En mémoire du grand homme : le Rubens Alcais Award
Précurseur, militant, cycliste accompli, celui qu’on surnommait le baron de Coubertin sourd-muet a fait honneur aux exploits sportifs réalisés par la communauté sourde. Afin de lui rendre hommage, l’International Committee of Sport for the Death a créé le Rubens-Alcais Awards. Celui ci récompense une Fédération Nationale pour sa contribution au développement et à la promotion du sport sourd au cours des deux dernières années.
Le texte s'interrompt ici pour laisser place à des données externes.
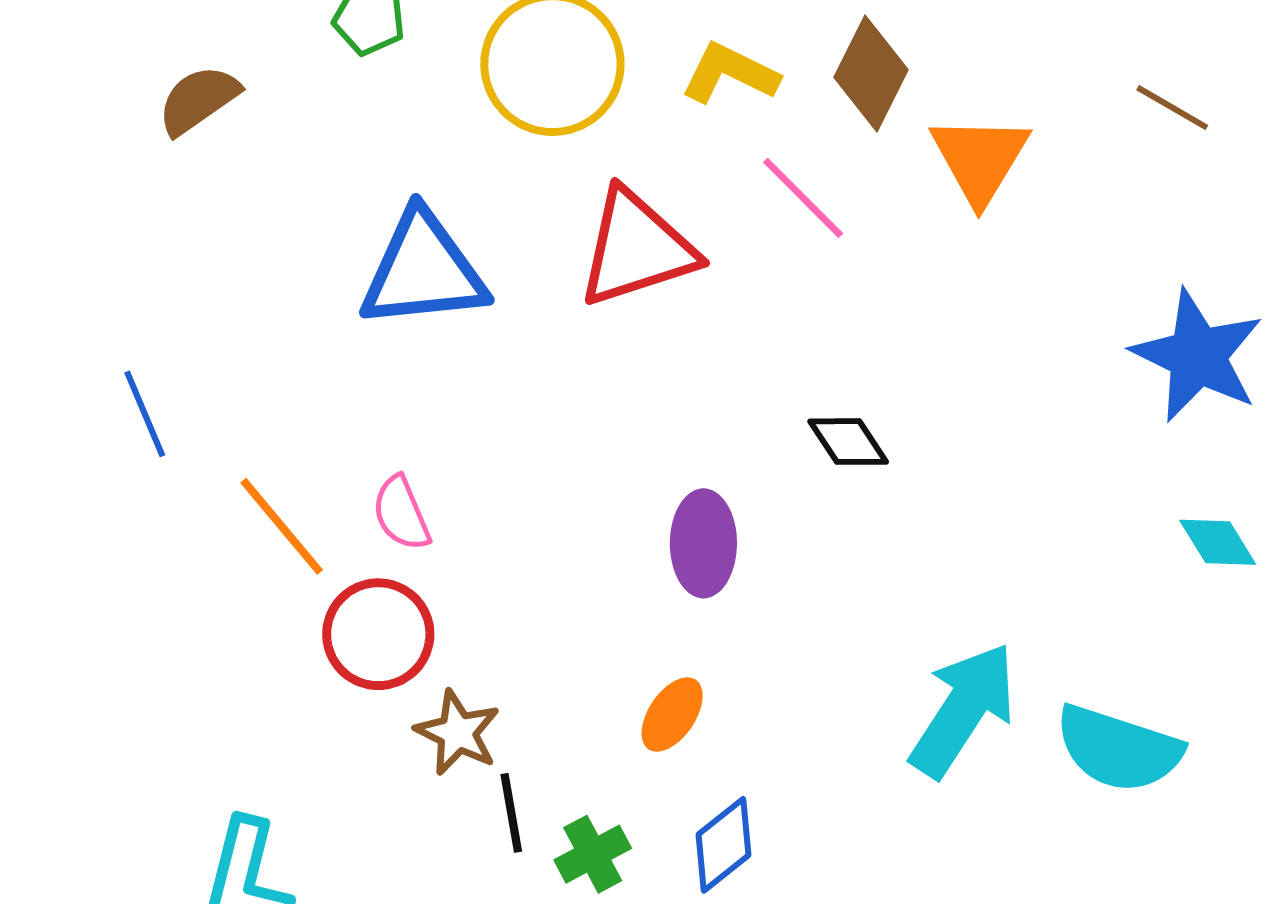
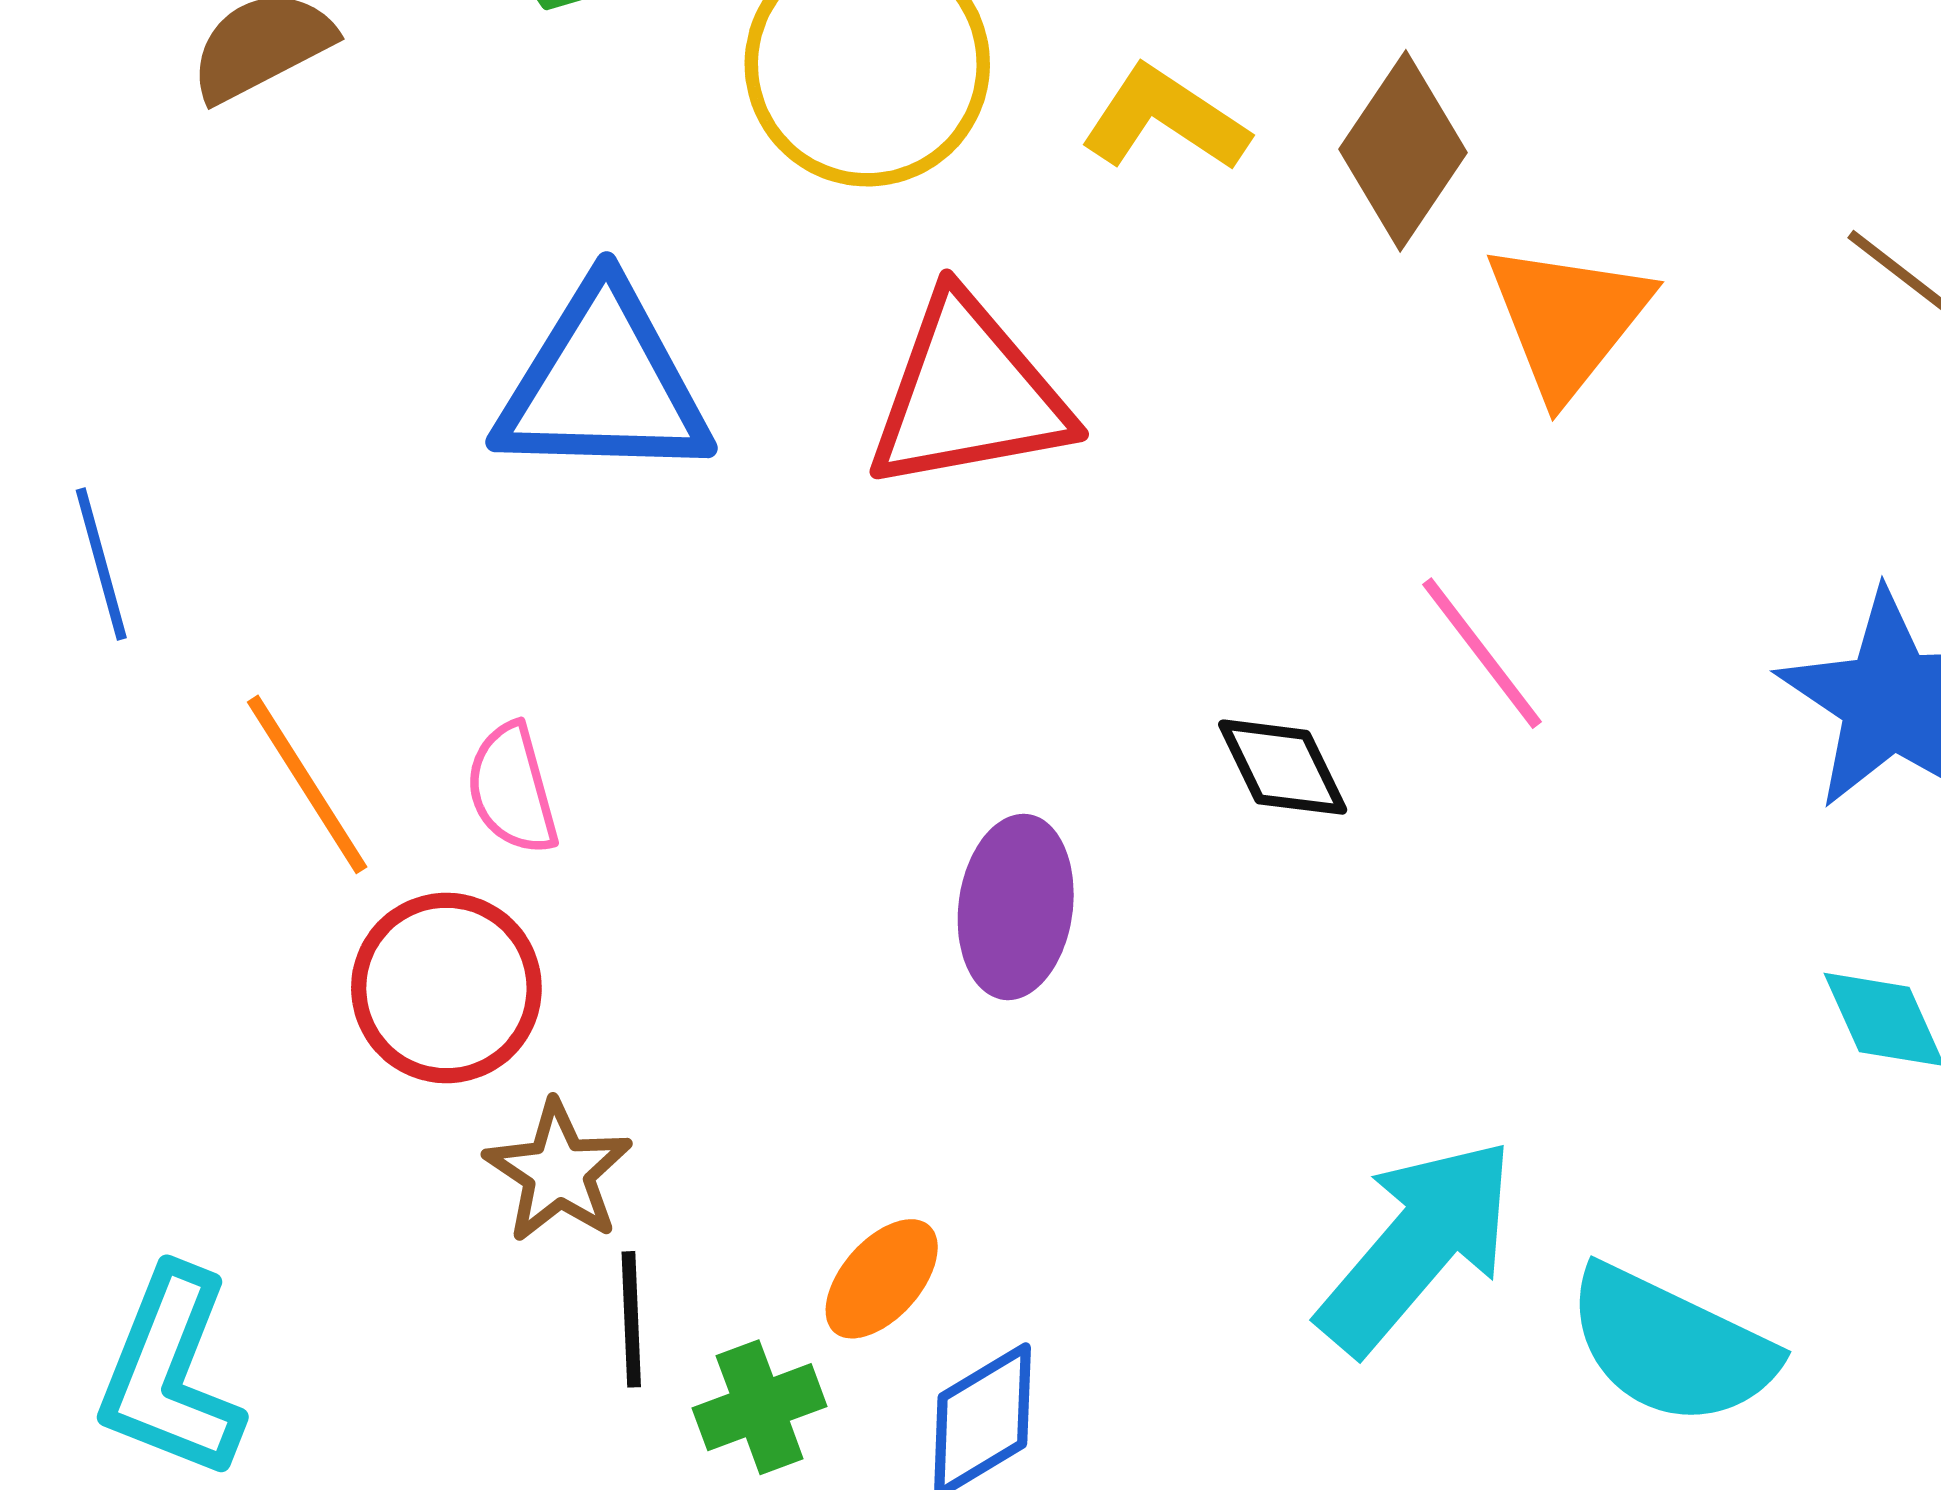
pink line: (803, 198) -> (1482, 653), moved
orange ellipse: (672, 714) -> (882, 1279), moved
Des sportifs de haut niveau sans aide auditive
Une détermination hors du commun pour exceller
Pour participer à cette compétition qui prend place tous les 4 ans, les athlètes ont deux obligations qui les placent à égalité :
- Posséder un seuil d’audition inférieur à 55 dB ;
- N’avoir aucune aide auditive durant les épreuves ;
Comme l’explique Arnaud Repellin, ancien champion olympique de ski alpin médaillé d’or aux Deaflympics de 1995, la pratique sportive est fortement impactée par le handicap. Elle nécessite d’exacerber ses capacités sensorielles et d’anticiper les obstacles encore plus que ne le ferait un sportif valide.
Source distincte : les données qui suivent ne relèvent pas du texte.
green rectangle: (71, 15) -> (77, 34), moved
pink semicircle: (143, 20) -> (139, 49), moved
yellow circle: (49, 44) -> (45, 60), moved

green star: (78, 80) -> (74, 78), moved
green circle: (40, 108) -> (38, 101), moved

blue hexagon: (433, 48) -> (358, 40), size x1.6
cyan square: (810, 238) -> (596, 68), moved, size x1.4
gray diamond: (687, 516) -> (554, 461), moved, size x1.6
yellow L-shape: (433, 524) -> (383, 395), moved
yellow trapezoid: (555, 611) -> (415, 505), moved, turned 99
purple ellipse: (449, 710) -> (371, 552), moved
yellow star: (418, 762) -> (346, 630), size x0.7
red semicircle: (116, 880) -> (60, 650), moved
L’oreille interne dans le débrouillard etla communication dans le viseur
« Un jour, alors que je skiais avec Franck Piccard (1er champion olympique de super-G de l’histoire), je lui ai demandé de se boucher les oreilles. J’ai fini par remporter la course, car le déséquilibre créé par la perturbation de l’oreille interne l’empêchait de skier. Aujourd’hui, dans le domaine du ski alpin, des sportifs de haut niveau s’entraînent à se boucher les oreilles et à porter un masque avec une visibilité très faible pour affûter leur mémoire visuelle et anticiper leurs itinéraires. »
Pour la pratique du vélo, il précise que l’adaptation de la communication est aussi nécessaire : « Les enjeux de communication sont essentiels pour aménager la pratique sportive sourde. Je me rappelle d’un épisode où je faisais du VVT. Mes collègues valides ont dit : « Hé les gars, on va vers la gauche plus loin » en pointant une direction du doigt . Tout de suite, je tourne à gauche… et me précipite vers une falaise ! Il y a une sensibilisation à exercer en continu pour faire changer les mentalités et adapter la communication. »
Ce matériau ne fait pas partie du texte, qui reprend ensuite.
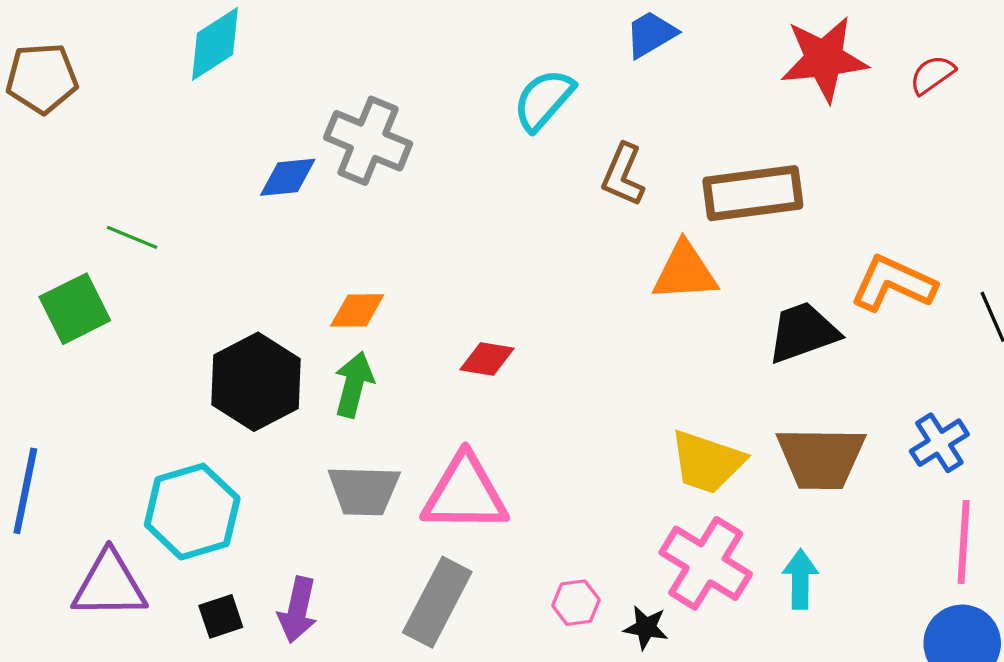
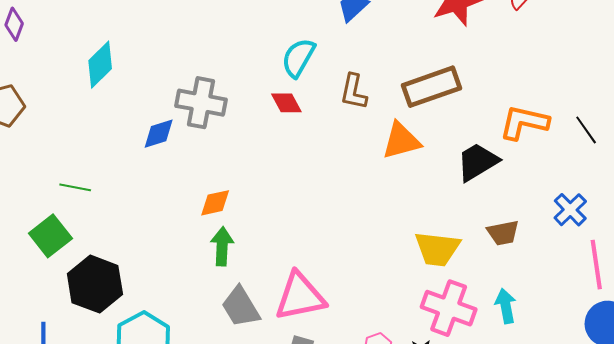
red diamond: (487, 359) -> (286, 103), moved, turned 64
black hexagon: (256, 382) -> (95, 284), moved
brown trapezoid: (821, 458) -> (503, 233), size x0.6
gray trapezoid: (364, 490) -> (241, 307), turned 69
L’élite française du sport sourd capable
YES WE CAN ! Selon Arnaud Repellin : « On est capable, on le montre et on le fait ! » pourraient être les mots d’ordre des 56 athlètes français en partance pour le Brésil. En 2017, à Samsun en Turquie, ils avaient remporté 9 médailles, dont une en or. Cette année, ils visent encore plus haut, plus fort et plus d’or.
Les sportifs affiliés à la Fédération française handisport (FFH) représenteront dix disciplines : athlétisme, badminton, cyclisme, football, golf, judo, natation, tennis, tennis de table et volley. Parmi les 11 athlètes féminines sélectionnées pour les Deaflympics 2022, Makasidy Omar, explique que :
« Je pratique l’athlétisme depuis l’âge de 8 ans. Je suis licenciée à la fédération française handisport depuis 2013. À travers toutes ces années de pratique, l’athlétisme m’a transmis beaucoup de valeurs telles que : la solidarité, la force, le respect, le dépassement de soi et l’espoir. »
Marie Rivereau, perchiste sélectionnée pour les Deaflympics 2002 remarque : « La surdité est un handicap qui isole beaucoup. Notre participation aux Deaflympics permet qu’on lutte contre ça. Quand on était plus jeune, on souffrait, on se cherchait. Le fait de réussir dans quelque chose, ça nous fait dire que, même avec un handicap, on peut réussir aussi bien que les autres ! »
Le teaser des Deaflympics 2022 annonce : Attitude. Courage. Détermination. Concentration. Unité. Souhaitons à tous nos brillants athlètes d’emporter ces valeurs dans leurs bagages et de nous ramener de flamboyantes médailles ! GO les champion.nes !!!